*** Opening of GIVEN ENTRIES ***
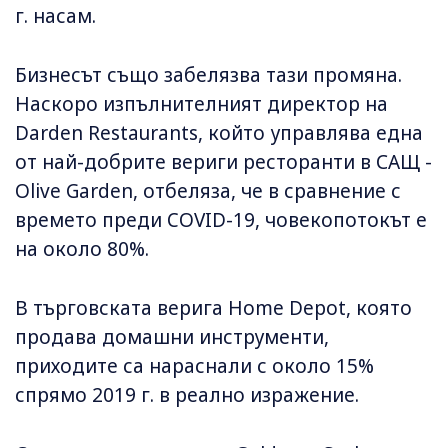
г. насам.
Бизнесът също забелязва тази промяна.
Наскоро изпълнителният директор на
Darden Restaurants, който управлява една
от най-добрите вериги ресторанти в САЩ -
Olive Garden, отбеляза, че в сравнение с
времето преди COVID-19, човекопотокът е
на около 80%.
В търговската верига Home Depot, която
продава домашни инструменти,
приходите са нараснали с около 15%
спрямо 2019 г. в реално изражение.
*** Close of GIVEN ENTRIES ***
WHAT YOU SHOULD DO. Would you write out all of the data exactly as it stands, without the pictures?

THE ANSWER.
г. насам.
Бизнесът също забелязва тази промяна.
Наскоро изпълнителният директор на
Darden Restaurants, който управлява една
от най-добрите вериги ресторанти в САЩ -
Olive Garden, отбеляза, че в сравнение с
времето преди COVID-19, човекопотокът е
на около 80%.
В търговската верига Home Depot, която
продава домашни инструменти,
приходите са нараснали с около 15%
спрямо 2019 г. в реално изражение.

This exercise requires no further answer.